The gulf between humans and birds is not as wide as I previously believed. You can communicate with a bird. Birds recognize different humans, and will interact with the ones they like. Although they seem like dinosaurs most of the time, and have an amazingly wide range of utterances that I don’t comprehend, chickens are fascinating intelligent beings with opinions.



Never wrap the rope around your hand. Whether you’re on hot-air balloon crew, or leading a goat. This probably applies in some other situations.


So many goat-originating words. Bellwether, Capricorn, Tragedy. So many goat oriented phrases. Just kidding. Get your Goat. So much mythological goat lore - especially Thor’s goats who drew his chariot and provided his dinner every night.



You can’t suffocate weeds by shoveling the muck you dug out from a pen on top of them. In a couple of days, the weeds just poke on through, healthier than ever.


Gratitude for our food supply. Farmers never get a day off. There is no telling your goats (or cows or sheep) that you’ll milk them tomorrow. There is no staying inside during a storm when your animals need food and water. Farming is relentless brutal work, and I will never go to the grocery store again without giving silent thanks to all the hundreds of farmers watering and weeding my grains and veggies.


Things I’ll miss:


The profound stillness of the farm. A silence that allows me to hear layers of crickets in the fields around us - some close and some distant - a fantastic depth of sonic field.


The sandhill cranes whirring overhead in the winter; the barn swallows swooping past my head in the summer.

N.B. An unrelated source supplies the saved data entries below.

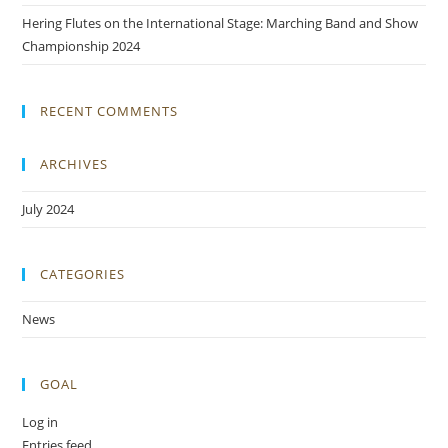
Hering Flutes on the International Stage: Marching Band and Show
Championship 2024
RECENT COMMENTS
ARCHIVES
July 2024
CATEGORIES
News
GOAL
Log in
Entries feed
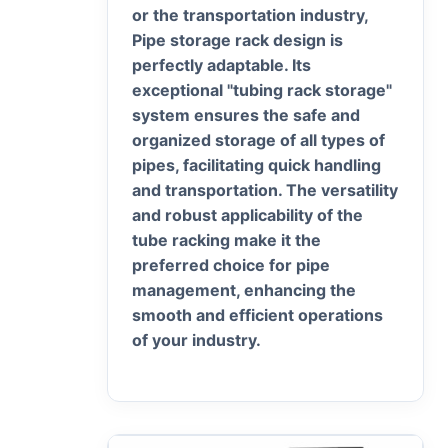
or the transportation industry,
Pipe storage rack design is
perfectly adaptable. Its
exceptional "tubing rack storage"
system ensures the safe and
organized storage of all types of
pipes, facilitating quick handling
and transportation. The versatility
and robust applicability of the
tube racking make it the
preferred choice for pipe
management, enhancing the
smooth and efficient operations
of your industry.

The goats, nearly knocking me over every morning as they try to be close to me. Especially the goats who’ve developed a special way of getting a peanut from me during either the morning or afternoon feeding. Many of them have a unique time during the feeding that they break away from the others and nudge me for a treat. It’s our little thing - each particular goat and me - and a moment that I cherish with every single one of them.


The smell of the hay barn when it’s newly filled with alfalfa hay.


The loved ones we lost: Zuli (my beloved feline companion of twenty years), Little Ida (Jan’s rat terrier), Domino and Dancer, Big Red, Stripey, Poofy Face, The Roo, the Glorious Black Australorp, Pete, Spotty, Not-Spotty, Phoebe, Triscuit, Lezlie’s baby, Sugar, Ray, Molly, Sam, and Madam. I loved every single one. I miss every single one every day.



Some years ago I went on a (mostly) silent meditation retreat in Nova Scotia. It’s astonishing how close you become to the other participants on a retreat like that. You’ve never spoken with them. You don’t know where they’re from, what they do, what are their politics. And yet, you sit together, work together, eat together. The bond between you is palpable. At the end of the retreat, there was a big final dinner, and the group spontaneously burst into a song: Farewell to Nova Scotia. It was a tearful, emotion-filled moment. I don't normally think in terms of the sadness of leaving a beloved place.


I feel as if I need a song to sing for leaving the farm. A song I can sing to the goats when I feed them in these last few mornings. I’ll be thinking about it in the next days.



Thanks for reading my blog. I have loved sharing the goat life with you. I hope your futures are filled with wonder.